*** Opening of Excerpted data ***

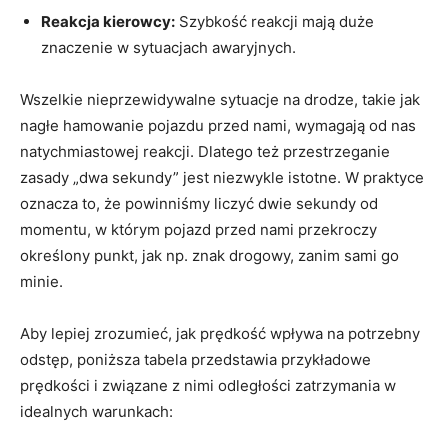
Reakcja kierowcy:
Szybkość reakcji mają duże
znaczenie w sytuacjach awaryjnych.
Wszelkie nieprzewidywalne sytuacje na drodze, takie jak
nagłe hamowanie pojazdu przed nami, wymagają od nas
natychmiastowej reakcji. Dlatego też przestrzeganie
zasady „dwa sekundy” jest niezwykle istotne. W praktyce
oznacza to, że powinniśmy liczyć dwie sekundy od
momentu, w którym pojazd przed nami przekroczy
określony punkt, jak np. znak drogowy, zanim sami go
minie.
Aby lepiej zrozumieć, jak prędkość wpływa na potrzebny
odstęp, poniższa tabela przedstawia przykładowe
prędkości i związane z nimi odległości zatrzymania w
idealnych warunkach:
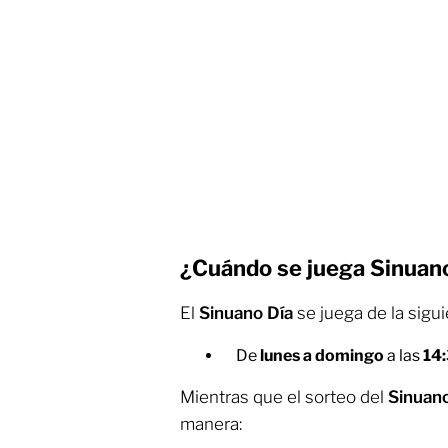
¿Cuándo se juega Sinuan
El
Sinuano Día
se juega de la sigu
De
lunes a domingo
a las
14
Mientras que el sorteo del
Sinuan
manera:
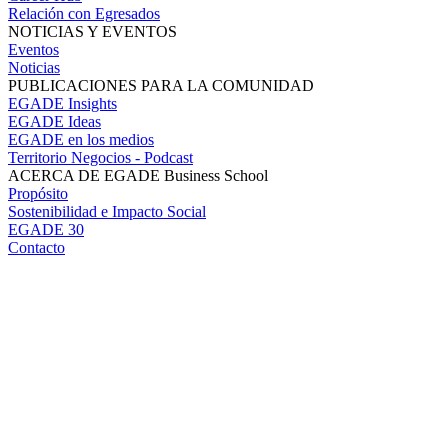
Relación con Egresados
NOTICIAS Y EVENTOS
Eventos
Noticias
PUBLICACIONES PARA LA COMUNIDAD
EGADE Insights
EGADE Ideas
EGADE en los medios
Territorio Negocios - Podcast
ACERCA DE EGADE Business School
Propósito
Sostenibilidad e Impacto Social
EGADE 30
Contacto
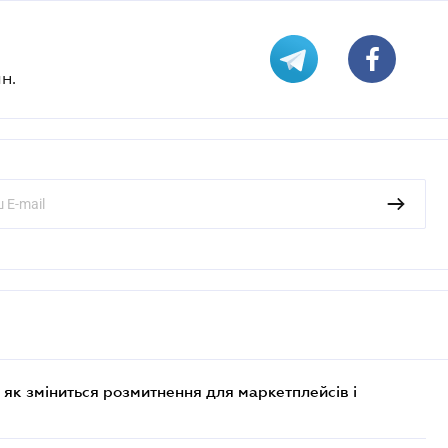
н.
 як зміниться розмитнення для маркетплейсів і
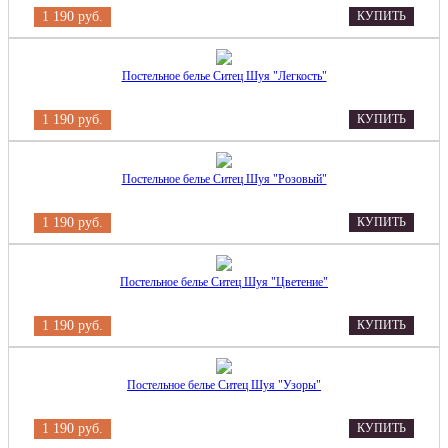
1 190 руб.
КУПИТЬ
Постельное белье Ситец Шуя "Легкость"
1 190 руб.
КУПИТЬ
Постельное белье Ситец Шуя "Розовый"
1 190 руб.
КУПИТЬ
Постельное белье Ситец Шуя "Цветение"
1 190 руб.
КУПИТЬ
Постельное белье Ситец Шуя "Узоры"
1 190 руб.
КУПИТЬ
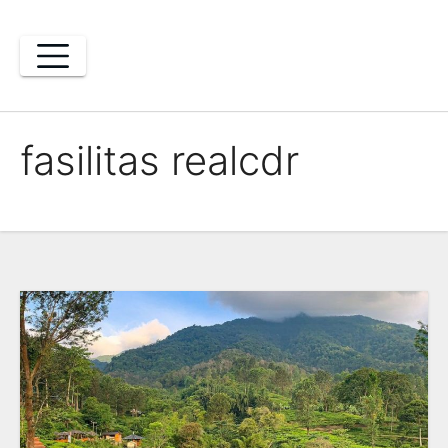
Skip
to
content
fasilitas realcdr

*** Close of Excerpted data ***
*** Opening of Excerpted data ***

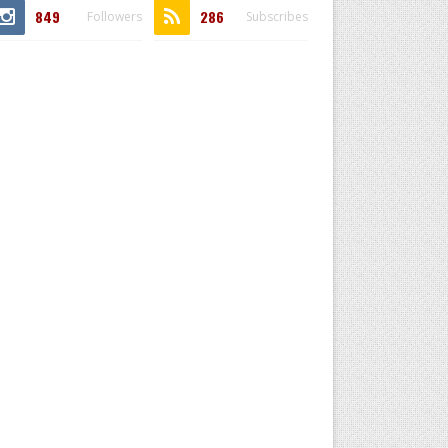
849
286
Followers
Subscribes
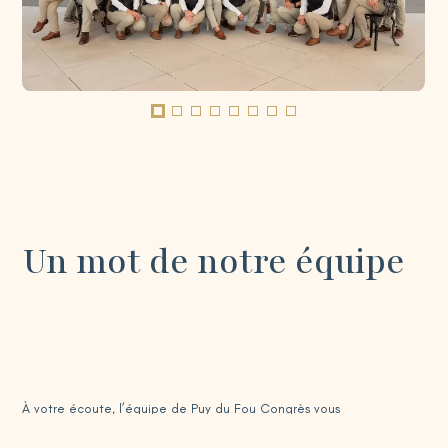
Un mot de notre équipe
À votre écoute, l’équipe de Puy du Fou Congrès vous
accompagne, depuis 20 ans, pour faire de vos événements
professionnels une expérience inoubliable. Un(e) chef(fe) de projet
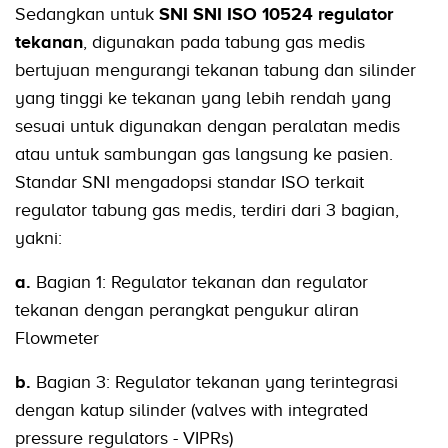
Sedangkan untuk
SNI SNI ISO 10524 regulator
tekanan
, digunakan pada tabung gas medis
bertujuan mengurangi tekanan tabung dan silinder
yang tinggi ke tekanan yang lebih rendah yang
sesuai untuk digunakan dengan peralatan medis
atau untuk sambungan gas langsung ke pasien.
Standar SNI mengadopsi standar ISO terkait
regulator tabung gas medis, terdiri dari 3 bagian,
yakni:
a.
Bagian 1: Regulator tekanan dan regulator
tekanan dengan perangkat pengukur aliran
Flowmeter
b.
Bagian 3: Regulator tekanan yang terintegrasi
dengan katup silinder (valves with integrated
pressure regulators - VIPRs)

*** Close of Excerpted data ***

## [Problem]
Starting with the line with "pada tabung gas medis" above and going on through the line with "pressure regulators - VIPRs)", transcribe every line exactly, both ends included, and add nothing.

## [Answer space]
, digunakan pada tabung gas medis
bertujuan mengurangi tekanan tabung dan silinder
yang tinggi ke tekanan yang lebih rendah yang
sesuai untuk digunakan dengan peralatan medis
atau untuk sambungan gas langsung ke pasien.
Standar SNI mengadopsi standar ISO terkait
regulator tabung gas medis, terdiri dari 3 bagian,
yakni:
a.
Bagian 1: Regulator tekanan dan regulator
tekanan dengan perangkat pengukur aliran
Flowmeter
b.
Bagian 3: Regulator tekanan yang terintegrasi
dengan katup silinder (valves with integrated
pressure regulators - VIPRs)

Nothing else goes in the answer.